The next thing I’d like to mention is exemplified by a frustrating aspect of IEEE floating point as implemented by two different systems: the little-endian and the big-endian school. In the little-endian implementations the bytes are numbered from left to right, 7 through 0, and the bytes in the big-endian school are numbered 0 through 7. This leads to strange things like, in J, looking at the value of a floating point number on a Macintosh and on an Intel machine gives two different pictures, one reversed from the other. Another bit of explanation I need to give you is that Knuth uses the prefix # in front of a number expressed in hexadecimal. One of the ‘bit fiddling’ instructions is ‘multiple or’, denoted by MOR. The explanation given for it is:
Suppose the 64 bits of registers Y and Z are indexed by pairs such that the bytes are numbered from 0 to 7 and the bits within the bytes also by 0 through 7; then the MOR operation replaces bit ij of register X by the bit
y0jzi0 or y1jzi1 or ... or y7jz7i
Thus, for example, if register Z contains #0102040810204080, MOR reverses the order of the bytes in register Y, converting between little-endian and big-endian addressing.

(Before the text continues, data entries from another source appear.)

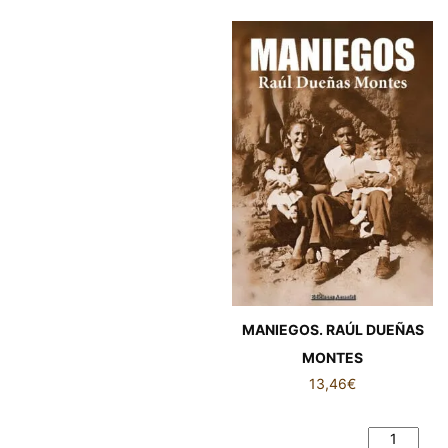
MANIEGOS. RAÚL DUEÑAS
MONTES
13,46
€
MANIEGOS. RAÚL DUEÑAS
MONTES cantidad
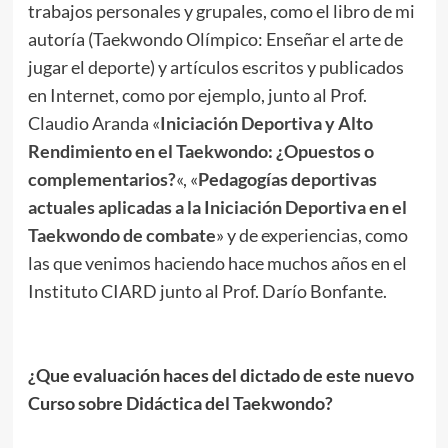
trabajos personales y grupales, como el libro de mi
autoría (Taekwondo Olímpico: Enseñar el arte de
jugar el deporte) y artículos escritos y publicados
en Internet, como por ejemplo, junto al Prof.
Claudio Aranda «
Iniciación Deportiva y Alto
Rendimiento en el Taekwondo: ¿Opuestos o
complementarios?
«, «
Pedagogías deportivas
actuales aplicadas a la Iniciación Deportiva en el
Taekwondo de combate
» y de experiencias, como
las que venimos haciendo hace muchos años en el
Instituto CIARD junto al Prof. Darío Bonfante.
.
¿Que evaluación haces del dictado de este nuevo
Curso sobre Didáctica del Taekwondo?
.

What Knuth has designed, if the above is opaque to you, is a special case of the good old-fashioned ‘or dot and’ inner product. When I came to describing this instruction in my simulation, in addition to standard housekeeping, all I had to write was
U =. B +./ . *. A
where B and A are 8-by-8 boolean matrices representing the 64 bits in the two operands.
If I get anywhere with this simulation, I’ll probably report on it in a future column.